Jones as chaplain kept the navy custom of holding divine service each Sunday while on board ship. According to the journal of Commodore Perry dated March 9, 1854, Jones was also able to conduct a Christian funeral on land at Yokohama "to the forms of the Episcopal Church." The funeral was for the interment of Private Robert Williams USMC, who had died on board the USS Mississippi. After many centuries of enforced isolation, this Christian ceremony was a significant event in terms of freedom of religious expression in Japan. In all, Jones was to conduct four more Christian burials during the fleet's stay in Japanese waters, one such funeral at Shimoda captured in sketch by the official expedition artist Wilhelm Heine.
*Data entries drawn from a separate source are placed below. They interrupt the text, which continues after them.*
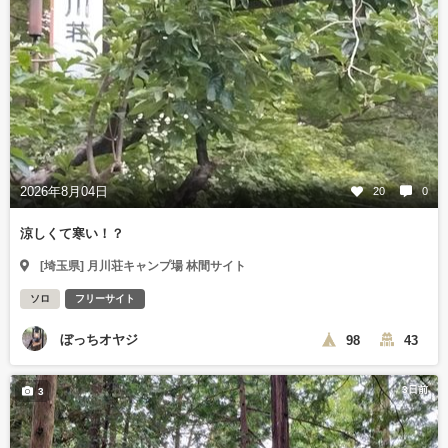
2026年8月04日
20
0
涼しくて寒い！？
[埼玉県] 月川荘キャンプ場 林間サイト
ソロ
フリーサイト
ぼっちオヤジ
98
43
3日前
3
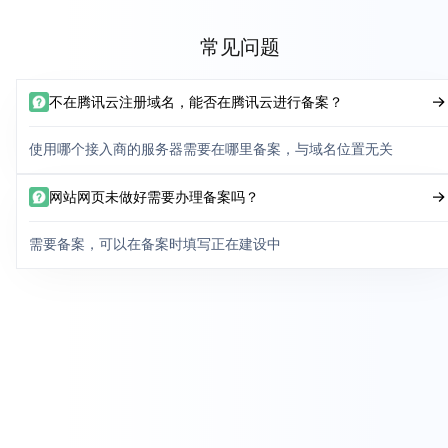
常见问题
不在腾讯云注册域名，能否在腾讯云进行备案？
使用哪个接入商的服务器需要在哪里备案，与域名位置无关
网站网页未做好需要办理备案吗？
需要备案，可以在备案时填写正在建设中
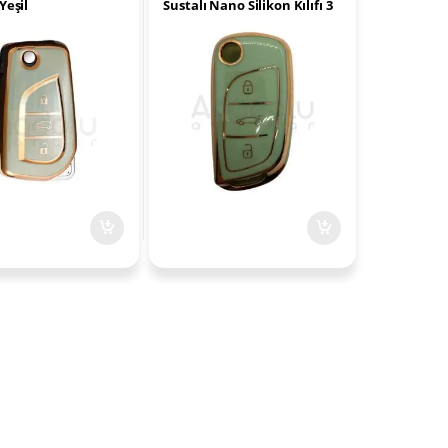
Yeşil
Sustalı Nano Silikon Kılıfı 3
Buton Yeşil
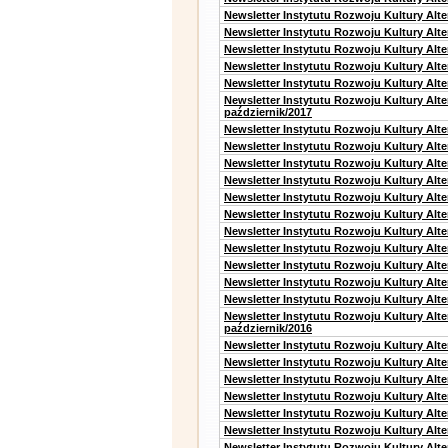
Newsletter Instytutu Rozwoju Kultury Alt
Newsletter Instytutu Rozwoju Kultury Alte
Newsletter Instytutu Rozwoju Kultury Alt
Newsletter Instytutu Rozwoju Kultury Alt
Newsletter Instytutu Rozwoju Kultury Alte
Newsletter Instytutu Rozwoju Kultury Alt
październik/2017
Newsletter Instytutu Rozwoju Kultury Alt
Newsletter Instytutu Rozwoju Kultury Alte
Newsletter Instytutu Rozwoju Kultury Alte
Newsletter Instytutu Rozwoju Kultury Alt
Newsletter Instytutu Rozwoju Kultury Alt
Newsletter Instytutu Rozwoju Kultury Alt
Newsletter Instytutu Rozwoju Kultury Alt
Newsletter Instytutu Rozwoju Kultury Alte
Newsletter Instytutu Rozwoju Kultury Alt
Newsletter Instytutu Rozwoju Kultury Alt
Newsletter Instytutu Rozwoju Kultury Alte
Newsletter Instytutu Rozwoju Kultury Alt
październik/2016
Newsletter Instytutu Rozwoju Kultury Alt
Newsletter Instytutu Rozwoju Kultury Alte
Newsletter Instytutu Rozwoju Kultury Alte
Newsletter Instytutu Rozwoju Kultury Alt
Newsletter Instytutu Rozwoju Kultury Alt
Newsletter Instytutu Rozwoju Kultury Alt
Newsletter Instytutu Rozwoju Kultury Alt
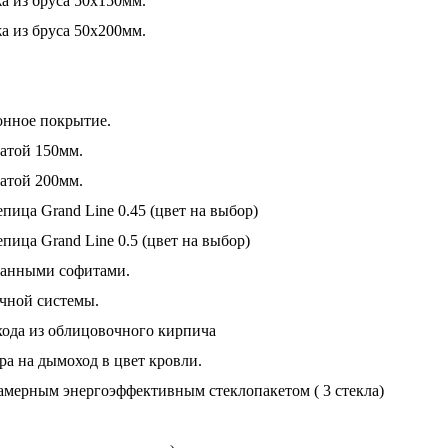
а из бруса 50х150мм.
а из бруса 50х200мм.
онное покрытие.
атой 150мм.
атой 200мм.
пица Grand Line 0.45 (цвет на выбор)
ица Grand Line 0.5 (цвет на выбор)
ванными софитами.
чной системы.
хода из облицовочного кирпича
ра на дымоход в цвет кровли.
мерным энергоэффективным стеклопакетом ( 3 стекла)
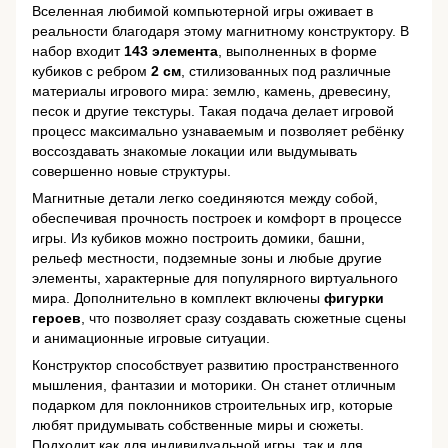
Вселенная любимой компьютерной игры оживает в
реальности благодаря этому магнитному конструктору. В
набор входит
143 элемента
, выполненных в форме
кубиков с ребром
2 см
, стилизованных под различные
материалы игрового мира: землю, камень, древесину,
песок и другие текстуры. Такая подача делает игровой
процесс максимально узнаваемым и позволяет ребёнку
воссоздавать знакомые локации или выдумывать
совершенно новые структуры.
Магнитные детали легко соединяются между собой,
обеспечивая прочность построек и комфорт в процессе
игры. Из кубиков можно построить домики, башни,
рельеф местности, подземные зоны и любые другие
элементы, характерные для популярного виртуального
мира. Дополнительно в комплект включены
фигурки
героев
, что позволяет сразу создавать сюжетные сцены
и анимационные игровые ситуации.
Конструктор способствует развитию пространственного
мышления, фантазии и моторики. Он станет отличным
подарком для поклонников строительных игр, которые
любят придумывать собственные миры и сюжеты.
Подходит как для индивидуальной игры, так и для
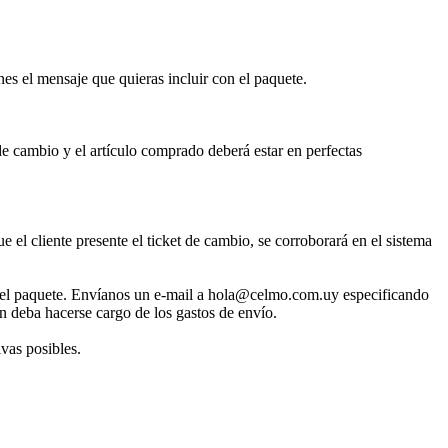
es el mensaje que quieras incluir con el paquete.
de cambio y el artículo comprado deberá estar en perfectas
ue el cliente presente el ticket de cambio, se corroborará en el sistema
or del paquete. Envíanos un e-mail a hola@celmo.com.uy especificando
en deba hacerse cargo de los gastos de envío.
ivas posibles.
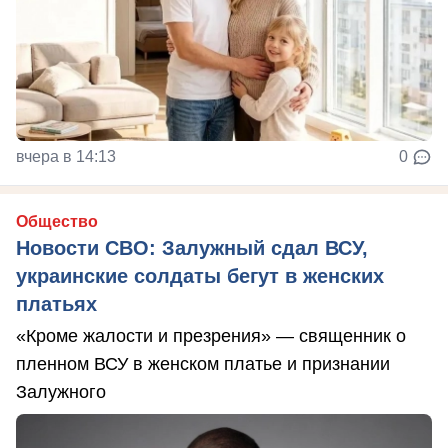
вчера в 14:13
0
Общество
Новости СВО: Залужный сдал ВСУ,
украинские солдаты бегут в женских
платьях
«Кроме жалости и презрения» — священник о
пленном ВСУ в женском платье и признании
Залужного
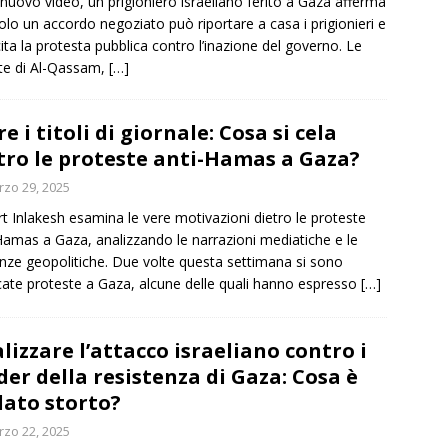
 nuovo video, un prigioniero israeliano ferito a Gaza afferma
olo un accordo negoziato può riportare a casa i prigionieri e
cita la protesta pubblica contro l’inazione del governo. Le
te di Al-Qassam,
[…]
re i titoli di giornale: Cosa si cela
tro le proteste anti-Hamas a Gaza?
zo 29, 2025
t Inlakesh esamina le vere motivazioni dietro le proteste
Hamas a Gaza, analizzando le narrazioni mediatiche e le
enze geopolitiche. Due volte questa settimana si sono
icate proteste a Gaza, alcune delle quali hanno espresso
[…]
lizzare l’attacco israeliano contro i
der della resistenza di Gaza: Cosa è
ato storto?
zo 22, 2025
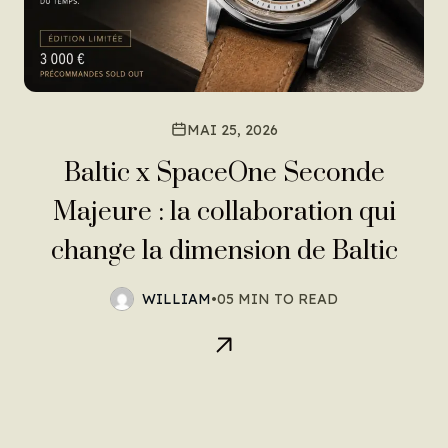
MAI 25, 2026
Baltic x SpaceOne Seconde
Majeure : la collaboration qui
change la dimension de Baltic
WILLIAM
•
05 MIN TO READ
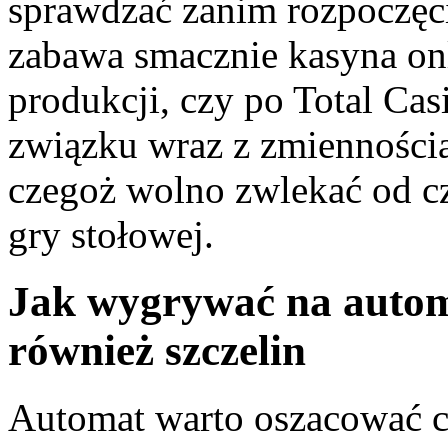
sprawdzać zanim rozpoczęci
zabawa smacznie kasyna onl
produkcji, czy po Total Ca
związku wraz z zmiennością 
czegoż wolno zwlekać od c
gry stołowej.
Jak wygrywać na autom
również szczelin
Automat warto oszacować c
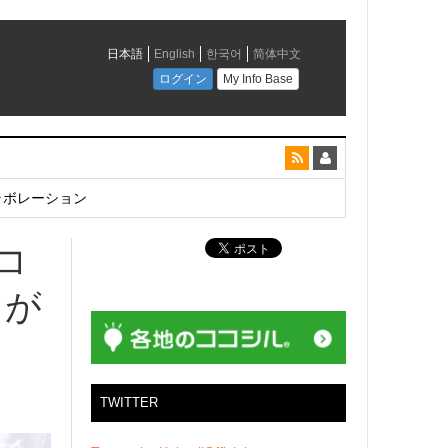
とコラボレーション
コ
」が
TWITTER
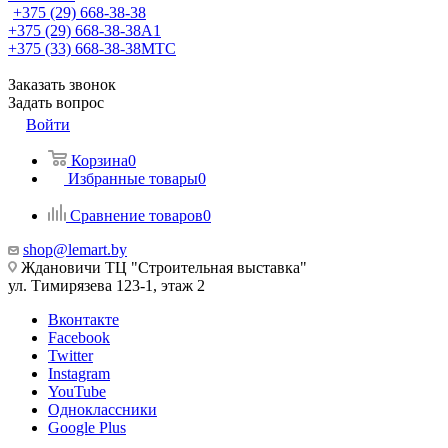
+375 (29) 668-38-38
+375 (29) 668-38-38
A1
+375 (33) 668-38-38
МТС
Заказать звонок
Задать вопрос
Войти
Корзина
0
Избранные товары
0
Сравнение товаров
0
shop@lemart.by
Ждановичи ТЦ "Строительная выставка"
ул. Тимирязева 123-1, этаж 2
Вконтакте
Facebook
Twitter
Instagram
YouTube
Одноклассники
Google Plus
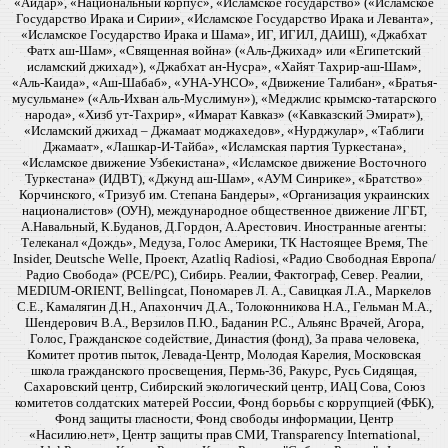
«Айдар», «Национальный корпус», «Исламское государство» («Исламское
Государство Ирака и Сирии», «Исламское Государство Ирака и Леванта»,
«Исламское Государство Ирака и Шама», ИГ, ИГИЛ, ДАИШ), «Джабхат
Фатх аш-Шам», «Священная война» («Аль-Джихад» или «Египетский
исламский джихад»), «Джабхат ан-Нусра», «Хайят Тахрир-аш-Шам»,
«Аль-Каида», «Аш-Шабаб», «УНА-УНСО», «Движение Талибан», «Братья-
мусульмане» («Аль-Ихван аль-Муслимун»), «Меджлис крымско-татарского
народа», «Хизб ут-Тахрир», «Имарат Кавказ» («Кавказский Эмират»),
«Исламский джихад – Джамаат моджахедов», «Нурджулар», «Таблиги
Джамаат», «Лашкар-И-Тайба», «Исламская партия Туркестана»,
«Исламское движение Узбекистана», «Исламское движение Восточного
Туркестана» (ИДВТ), «Джунд аш-Шам», «АУМ Синрике», «Братство»
Корчинского, «Тризуб им. Степана Бандеры», «Организация украинских
националистов» (ОУН), международное общественное движение ЛГБТ,
А.Навальный, К.Буданов, Д.Гордон, А.Арестович. Иностранные агенты:
Телеканал «Дождь», Медуза, Голос Америки, ТК Настоящее Время, The
Insider, Deutsche Welle, Проект, Azatliq Radiosi, «Радио Свободная Европа/
Радио Свобода» (PCE/PC), Сибирь. Реалии, Фактограф, Север. Реалии,
MEDIUM-ORIENT, Bellingcat, Пономарев Л. А., Савицкая Л.А., Маркелов
С.Е., Камалягин Д.Н., Апахончич Д.А., Толоконникова Н.А., Гельман М.А.,
Шендерович В.А., Верзилов П.Ю., Баданин Р.С., Альянс Врачей, Агора,
Голос, Гражданское содействие, Династия (фонд), За права человека,
Комитет против пыток, Левада-Центр, Молодая Карелия, Московская
школа гражданского просвещения, Пермь-36, Ракурс, Русь Сидящая,
Сахаровский центр, Сибирский экологический центр, ИАЦ Сова, Союз
комитетов солдатских матерей России, Фонд борьбы с коррупцией (ФБК),
Фонд защиты гласности, Фонд свободы информации, Центр
«Насилию.нет», Центр защиты прав СМИ, Transparency International,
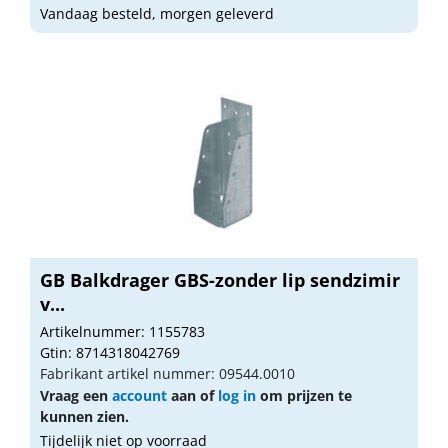
Vandaag besteld, morgen geleverd
GB Balkdrager GBS-zonder lip sendzimir
v...
Artikelnummer: 1155783
Gtin: 8714318042769
Fabrikant artikel nummer: 09544.0010
Vraag een
account
aan of
log in
om prijzen te
kunnen zien.
Tijdelijk niet op voorraad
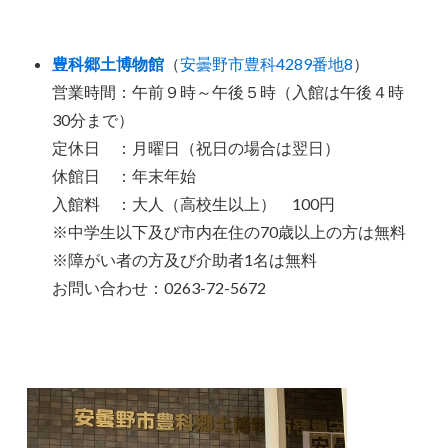
豊科郷土博物館
（
安曇野市豊科4289番地8
）
営業時間：午前９時～午後５時（入館は午後４時
30分まで）
定休日 ：月曜日（祝日の場合は翌日）
休館日 ：年末年始
入館料 ：大人（高校生以上） 100円
※中学生以下及び市内在住の70歳以上の方は無料
※障がい者の方及び介助者1名は無料
お問い合わせ：0263-72-5672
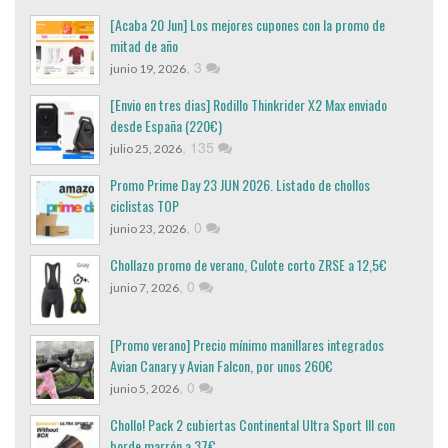
[Acaba 20 Jun] Los mejores cupones con la promo de
mitad de año
,
3
junio 19, 2026
[Envio en tres dias] Rodillo Thinkrider X2 Max enviado
desde España (220€)
,
135
julio 25, 2026
Promo Prime Day 23 JUN 2026. Listado de chollos
ciclistas TOP
,
0
junio 23, 2026
Chollazo promo de verano, Culote corto ZRSE a 12,5€
,
0
junio 7, 2026
[Promo verano] Precio mínimo manillares integrados
Avian Canary y Avian Falcon, por unos 260€
,
0
junio 5, 2026
Chollo! Pack 2 cubiertas Continental Ultra Sport III con
borde marrón a 37€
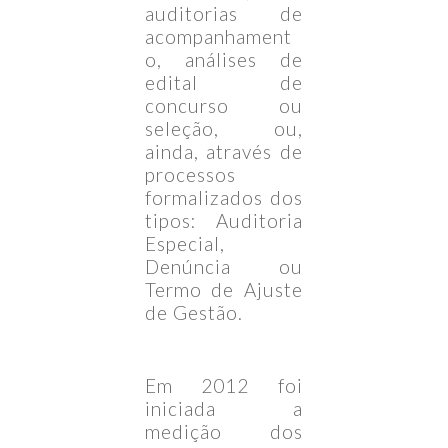
auditorias de
acompanhament
o, análises de
edital de
concurso ou
seleção, ou,
ainda, através de
processos
formalizados dos
tipos: Auditoria
Especial,
Denúncia ou
Termo de Ajuste
de Gestão.
Em 2012 foi
iniciada a
medição dos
Jones contributed extensively on astronomical observations of Zodiacal light to the third volume of Perry's published account of the expedition, Narrative of the Expedition of an American Squadron to the China Seas and Japan.

==Later years==
Jones rejoined the teaching and chaplaincy staff of the Naval Academy on his return to the United States. He was stationed at the Philadelphia Naval Asylum at the time of his death January 22, 1870.

==Family==
Jones married Mary Amelia Silliman of Brooklyn, New York, in 1837. She died in Washington, D.C., in 1865.

==Legacy==
The Fellowship Hall at the Hope Chapel, United States Fleet Activities Yokosuka, Japan is dedicated in honor of Jones.